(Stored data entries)

■ ■ ■ ■ ■ ■ ■

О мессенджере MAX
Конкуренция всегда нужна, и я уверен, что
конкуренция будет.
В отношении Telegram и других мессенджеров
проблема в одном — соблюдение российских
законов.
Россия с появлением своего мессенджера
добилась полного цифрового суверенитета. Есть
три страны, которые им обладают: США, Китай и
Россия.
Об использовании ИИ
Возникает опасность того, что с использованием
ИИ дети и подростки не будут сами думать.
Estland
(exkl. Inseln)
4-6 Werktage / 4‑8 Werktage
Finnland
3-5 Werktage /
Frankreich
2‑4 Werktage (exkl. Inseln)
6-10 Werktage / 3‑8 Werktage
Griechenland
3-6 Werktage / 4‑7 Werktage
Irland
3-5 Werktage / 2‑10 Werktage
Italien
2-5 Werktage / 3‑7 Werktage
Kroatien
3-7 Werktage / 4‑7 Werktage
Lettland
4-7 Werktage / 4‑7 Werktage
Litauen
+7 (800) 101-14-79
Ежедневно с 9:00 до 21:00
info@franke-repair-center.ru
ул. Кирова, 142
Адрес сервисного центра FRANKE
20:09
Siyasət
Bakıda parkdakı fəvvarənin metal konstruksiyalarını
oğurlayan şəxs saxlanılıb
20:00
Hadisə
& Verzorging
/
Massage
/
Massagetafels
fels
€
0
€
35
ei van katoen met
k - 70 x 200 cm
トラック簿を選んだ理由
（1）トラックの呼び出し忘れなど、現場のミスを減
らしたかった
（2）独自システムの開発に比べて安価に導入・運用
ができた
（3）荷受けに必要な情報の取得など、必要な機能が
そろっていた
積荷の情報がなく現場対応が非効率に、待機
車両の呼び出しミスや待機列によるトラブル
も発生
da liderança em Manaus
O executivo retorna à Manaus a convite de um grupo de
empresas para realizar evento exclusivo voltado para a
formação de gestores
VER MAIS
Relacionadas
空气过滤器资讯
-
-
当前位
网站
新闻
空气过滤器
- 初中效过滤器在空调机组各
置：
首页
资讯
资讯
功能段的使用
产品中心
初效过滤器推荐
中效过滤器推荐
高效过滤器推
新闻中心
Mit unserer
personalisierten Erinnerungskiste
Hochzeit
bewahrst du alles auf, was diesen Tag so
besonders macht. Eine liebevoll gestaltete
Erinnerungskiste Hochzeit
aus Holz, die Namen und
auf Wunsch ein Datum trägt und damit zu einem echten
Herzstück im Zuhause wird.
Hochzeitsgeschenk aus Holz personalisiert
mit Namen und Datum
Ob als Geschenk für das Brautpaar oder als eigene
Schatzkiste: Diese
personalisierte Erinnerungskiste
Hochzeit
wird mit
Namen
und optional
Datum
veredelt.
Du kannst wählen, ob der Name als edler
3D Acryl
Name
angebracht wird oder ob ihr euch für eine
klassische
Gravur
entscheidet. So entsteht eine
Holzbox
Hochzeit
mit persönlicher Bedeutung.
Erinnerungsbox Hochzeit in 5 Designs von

■ ■ ■ ■ ■ ■ ■

Could you tally the lines in the data that contain the string "wird" and answer with the number alone?

3